TASK ITEM. Below are some records; return each one exactly as written.

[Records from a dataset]

....................

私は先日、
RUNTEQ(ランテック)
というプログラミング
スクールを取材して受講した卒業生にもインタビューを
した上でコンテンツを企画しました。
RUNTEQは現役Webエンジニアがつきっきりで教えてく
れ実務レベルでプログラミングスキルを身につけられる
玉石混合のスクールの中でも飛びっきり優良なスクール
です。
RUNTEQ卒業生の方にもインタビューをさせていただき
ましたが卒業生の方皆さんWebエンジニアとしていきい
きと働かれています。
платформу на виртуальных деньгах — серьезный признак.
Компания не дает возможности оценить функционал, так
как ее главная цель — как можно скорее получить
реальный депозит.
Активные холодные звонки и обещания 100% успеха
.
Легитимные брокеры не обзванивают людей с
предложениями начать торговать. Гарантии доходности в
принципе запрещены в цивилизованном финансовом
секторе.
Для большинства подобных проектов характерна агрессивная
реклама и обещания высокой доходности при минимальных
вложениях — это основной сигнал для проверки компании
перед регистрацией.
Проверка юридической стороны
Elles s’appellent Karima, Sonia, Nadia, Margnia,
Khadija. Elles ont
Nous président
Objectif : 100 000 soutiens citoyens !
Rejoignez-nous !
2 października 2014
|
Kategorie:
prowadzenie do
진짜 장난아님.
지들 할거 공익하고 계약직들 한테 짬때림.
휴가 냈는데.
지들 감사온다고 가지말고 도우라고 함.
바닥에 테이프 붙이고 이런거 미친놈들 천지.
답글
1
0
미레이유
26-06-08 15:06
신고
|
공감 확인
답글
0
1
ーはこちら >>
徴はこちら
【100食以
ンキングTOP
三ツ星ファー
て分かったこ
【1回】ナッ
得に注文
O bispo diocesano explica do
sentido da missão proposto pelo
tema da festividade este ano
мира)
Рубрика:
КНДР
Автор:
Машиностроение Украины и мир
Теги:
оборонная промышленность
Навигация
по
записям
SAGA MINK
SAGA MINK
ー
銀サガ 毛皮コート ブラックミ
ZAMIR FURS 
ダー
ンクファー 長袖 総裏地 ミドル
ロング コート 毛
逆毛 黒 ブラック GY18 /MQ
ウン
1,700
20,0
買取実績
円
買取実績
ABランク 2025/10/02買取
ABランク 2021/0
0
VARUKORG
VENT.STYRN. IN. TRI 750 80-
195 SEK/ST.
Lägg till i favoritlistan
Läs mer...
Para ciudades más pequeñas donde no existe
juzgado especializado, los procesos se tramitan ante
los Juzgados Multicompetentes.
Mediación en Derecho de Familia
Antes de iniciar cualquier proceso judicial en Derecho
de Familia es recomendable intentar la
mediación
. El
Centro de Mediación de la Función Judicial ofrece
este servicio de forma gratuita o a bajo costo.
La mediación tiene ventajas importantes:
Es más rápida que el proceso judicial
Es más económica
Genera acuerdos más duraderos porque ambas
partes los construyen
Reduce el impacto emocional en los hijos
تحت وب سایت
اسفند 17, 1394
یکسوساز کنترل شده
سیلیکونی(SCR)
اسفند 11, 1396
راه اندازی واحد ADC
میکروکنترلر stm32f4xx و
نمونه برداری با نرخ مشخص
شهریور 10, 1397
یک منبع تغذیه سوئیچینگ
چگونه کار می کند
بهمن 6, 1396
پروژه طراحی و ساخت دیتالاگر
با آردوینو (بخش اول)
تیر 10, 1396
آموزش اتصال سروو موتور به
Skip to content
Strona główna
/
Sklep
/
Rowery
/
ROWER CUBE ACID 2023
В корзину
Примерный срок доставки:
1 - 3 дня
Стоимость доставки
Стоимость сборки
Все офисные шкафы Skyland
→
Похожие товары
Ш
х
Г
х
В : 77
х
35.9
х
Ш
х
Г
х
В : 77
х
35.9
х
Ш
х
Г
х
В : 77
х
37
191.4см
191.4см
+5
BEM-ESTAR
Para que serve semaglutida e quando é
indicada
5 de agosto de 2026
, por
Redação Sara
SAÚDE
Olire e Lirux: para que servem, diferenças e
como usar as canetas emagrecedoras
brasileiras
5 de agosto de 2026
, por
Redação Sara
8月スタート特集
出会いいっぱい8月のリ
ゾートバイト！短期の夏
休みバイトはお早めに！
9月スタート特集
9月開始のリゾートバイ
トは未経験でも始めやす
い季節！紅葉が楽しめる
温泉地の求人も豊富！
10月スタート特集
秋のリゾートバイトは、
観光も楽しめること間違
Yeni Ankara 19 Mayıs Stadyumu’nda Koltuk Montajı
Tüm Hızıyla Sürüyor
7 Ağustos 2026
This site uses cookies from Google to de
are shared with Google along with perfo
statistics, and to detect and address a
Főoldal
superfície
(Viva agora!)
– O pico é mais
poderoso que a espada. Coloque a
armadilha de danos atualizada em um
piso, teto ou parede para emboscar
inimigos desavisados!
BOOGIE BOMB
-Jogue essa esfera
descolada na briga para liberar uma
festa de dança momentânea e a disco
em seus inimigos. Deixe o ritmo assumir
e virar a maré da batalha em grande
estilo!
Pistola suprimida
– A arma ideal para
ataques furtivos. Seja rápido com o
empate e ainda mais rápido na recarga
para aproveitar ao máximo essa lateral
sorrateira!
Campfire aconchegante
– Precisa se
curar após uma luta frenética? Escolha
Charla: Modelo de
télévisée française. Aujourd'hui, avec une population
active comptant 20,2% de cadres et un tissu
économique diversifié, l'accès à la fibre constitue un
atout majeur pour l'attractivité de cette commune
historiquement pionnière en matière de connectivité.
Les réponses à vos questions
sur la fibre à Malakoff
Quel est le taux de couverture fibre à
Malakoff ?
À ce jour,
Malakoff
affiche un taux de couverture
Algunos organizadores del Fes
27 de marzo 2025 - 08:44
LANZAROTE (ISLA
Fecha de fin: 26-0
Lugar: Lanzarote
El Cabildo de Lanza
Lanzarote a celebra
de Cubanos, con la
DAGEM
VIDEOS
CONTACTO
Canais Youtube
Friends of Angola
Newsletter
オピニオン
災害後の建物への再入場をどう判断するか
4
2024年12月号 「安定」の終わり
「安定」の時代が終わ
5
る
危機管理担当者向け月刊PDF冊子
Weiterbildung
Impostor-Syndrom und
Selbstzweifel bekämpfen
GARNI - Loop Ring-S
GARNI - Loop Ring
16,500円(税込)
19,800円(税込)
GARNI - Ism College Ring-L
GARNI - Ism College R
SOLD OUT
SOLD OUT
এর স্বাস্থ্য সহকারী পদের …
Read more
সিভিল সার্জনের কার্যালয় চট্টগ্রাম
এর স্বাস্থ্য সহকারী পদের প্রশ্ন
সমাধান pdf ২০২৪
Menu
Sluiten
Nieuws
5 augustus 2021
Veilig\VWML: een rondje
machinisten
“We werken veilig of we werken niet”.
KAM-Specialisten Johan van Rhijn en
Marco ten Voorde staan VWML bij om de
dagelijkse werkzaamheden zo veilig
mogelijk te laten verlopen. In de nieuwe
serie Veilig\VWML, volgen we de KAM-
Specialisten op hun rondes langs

....................

OUTPUT BELOW.
私は先日、
RUNTEQ(ランテック)
というプログラミング
スクールを取材して受講した卒業生にもインタビューを
した上でコンテンツを企画しました。
RUNTEQは現役Webエンジニアがつきっきりで教えてく
れ実務レベルでプログラミングスキルを身につけられる
玉石混合のスクールの中でも飛びっきり優良なスクール
です。
RUNTEQ卒業生の方にもインタビューをさせていただき
ましたが卒業生の方皆さんWebエンジニアとしていきい
きと働かれています。
платформу на виртуальных деньгах — серьезный признак.
Компания не дает возможности оценить функционал, так
как ее главная цель — как можно скорее получить
реальный депозит.
Активные холодные звонки и обещания 100% успеха
.
Легитимные брокеры не обзванивают людей с
предложениями начать торговать. Гарантии доходности в
принципе запрещены в цивилизованном финансовом
секторе.
Для большинства подобных проектов характерна агрессивная
реклама и обещания высокой доходности при минимальных
вложениях — это основной сигнал для проверки компании
перед регистрацией.
Проверка юридической стороны
Elles s’appellent Karima, Sonia, Nadia, Margnia,
Khadija. Elles ont
Nous président
Objectif : 100 000 soutiens citoyens !
Rejoignez-nous !
2 października 2014
|
Kategorie:
prowadzenie do
진짜 장난아님.
지들 할거 공익하고 계약직들 한테 짬때림.
휴가 냈는데.
지들 감사온다고 가지말고 도우라고 함.
바닥에 테이프 붙이고 이런거 미친놈들 천지.
답글
1
0
미레이유
26-06-08 15:06
신고
|
공감 확인
답글
0
1
ーはこちら >>
徴はこちら
【100食以
ンキングTOP
三ツ星ファー
て分かったこ
【1回】ナッ
得に注文
O bispo diocesano explica do
sentido da missão proposto pelo
tema da festividade este ano
мира)
Рубрика:
КНДР
Автор:
Машиностроение Украины и мир
Теги:
оборонная промышленность
Навигация
по
записям
SAGA MINK
SAGA MINK
ー
銀サガ 毛皮コート ブラックミ
ZAMIR FURS 
ダー
ンクファー 長袖 総裏地 ミドル
ロング コート 毛
逆毛 黒 ブラック GY18 /MQ
ウン
1,700
20,0
買取実績
円
買取実績
ABランク 2025/10/02買取
ABランク 2021/0
0
VARUKORG
VENT.STYRN. IN. TRI 750 80-
195 SEK/ST.
Lägg till i favoritlistan
Läs mer...
Para ciudades más pequeñas donde no existe
juzgado especializado, los procesos se tramitan ante
los Juzgados Multicompetentes.
Mediación en Derecho de Familia
Antes de iniciar cualquier proceso judicial en Derecho
de Familia es recomendable intentar la
mediación
. El
Centro de Mediación de la Función Judicial ofrece
este servicio de forma gratuita o a bajo costo.
La mediación tiene ventajas importantes:
Es más rápida que el proceso judicial
Es más económica
Genera acuerdos más duraderos porque ambas
partes los construyen
Reduce el impacto emocional en los hijos
تحت وب سایت
اسفند 17, 1394
یکسوساز کنترل شده
سیلیکونی(SCR)
اسفند 11, 1396
راه اندازی واحد ADC
میکروکنترلر stm32f4xx و
نمونه برداری با نرخ مشخص
شهریور 10, 1397
یک منبع تغذیه سوئیچینگ
چگونه کار می کند
بهمن 6, 1396
پروژه طراحی و ساخت دیتالاگر
با آردوینو (بخش اول)
تیر 10, 1396
آموزش اتصال سروو موتور به
Skip to content
Strona główna
/
Sklep
/
Rowery
/
ROWER CUBE ACID 2023
В корзину
Примерный срок доставки:
1 - 3 дня
Стоимость доставки
Стоимость сборки
Все офисные шкафы Skyland
→
Похожие товары
Ш
х
Г
х
В : 77
х
35.9
х
Ш
х
Г
х
В : 77
х
35.9
х
Ш
х
Г
х
В : 77
х
37
191.4см
191.4см
+5
BEM-ESTAR
Para que serve semaglutida e quando é
indicada
5 de agosto de 2026
, por
Redação Sara
SAÚDE
Olire e Lirux: para que servem, diferenças e
como usar as canetas emagrecedoras
brasileiras
5 de agosto de 2026
, por
Redação Sara
8月スタート特集
出会いいっぱい8月のリ
ゾートバイト！短期の夏
休みバイトはお早めに！
9月スタート特集
9月開始のリゾートバイ
トは未経験でも始めやす
い季節！紅葉が楽しめる
温泉地の求人も豊富！
10月スタート特集
秋のリゾートバイトは、
観光も楽しめること間違
Yeni Ankara 19 Mayıs Stadyumu’nda Koltuk Montajı
Tüm Hızıyla Sürüyor
7 Ağustos 2026
This site uses cookies from Google to de
are shared with Google along with perfo
statistics, and to detect and address a
Főoldal
superfície
(Viva agora!)
– O pico é mais
poderoso que a espada. Coloque a
armadilha de danos atualizada em um
piso, teto ou parede para emboscar
inimigos desavisados!
BOOGIE BOMB
-Jogue essa esfera
descolada na briga para liberar uma
festa de dança momentânea e a disco
em seus inimigos. Deixe o ritmo assumir
e virar a maré da batalha em grande
estilo!
Pistola suprimida
– A arma ideal para
ataques furtivos. Seja rápido com o
empate e ainda mais rápido na recarga
para aproveitar ao máximo essa lateral
sorrateira!
Campfire aconchegante
– Precisa se
curar após uma luta frenética? Escolha
Charla: Modelo de
télévisée française. Aujourd'hui, avec une population
active comptant 20,2% de cadres et un tissu
économique diversifié, l'accès à la fibre constitue un
atout majeur pour l'attractivité de cette commune
historiquement pionnière en matière de connectivité.
Les réponses à vos questions
sur la fibre à Malakoff
Quel est le taux de couverture fibre à
Malakoff ?
À ce jour,
Malakoff
affiche un taux de couverture
Algunos organizadores del Fes
27 de marzo 2025 - 08:44
LANZAROTE (ISLA
Fecha de fin: 26-0
Lugar: Lanzarote
El Cabildo de Lanza
Lanzarote a celebra
de Cubanos, con la
DAGEM
VIDEOS
CONTACTO
Canais Youtube
Friends of Angola
Newsletter
オピニオン
災害後の建物への再入場をどう判断するか
4
2024年12月号 「安定」の終わり
「安定」の時代が終わ
5
る
危機管理担当者向け月刊PDF冊子
Weiterbildung
Impostor-Syndrom und
Selbstzweifel bekämpfen
GARNI - Loop Ring-S
GARNI - Loop Ring
16,500円(税込)
19,800円(税込)
GARNI - Ism College Ring-L
GARNI - Ism College R
SOLD OUT
SOLD OUT
এর স্বাস্থ্য সহকারী পদের …
Read more
সিভিল সার্জনের কার্যালয় চট্টগ্রাম
এর স্বাস্থ্য সহকারী পদের প্রশ্ন
সমাধান pdf ২০২৪
Menu
Sluiten
Nieuws
5 augustus 2021
Veilig\VWML: een rondje
machinisten
“We werken veilig of we werken niet”.
KAM-Specialisten Johan van Rhijn en
Marco ten Voorde staan VWML bij om de
dagelijkse werkzaamheden zo veilig
mogelijk te laten verlopen. In de nieuwe
serie Veilig\VWML, volgen we de KAM-
Specialisten op hun rondes langs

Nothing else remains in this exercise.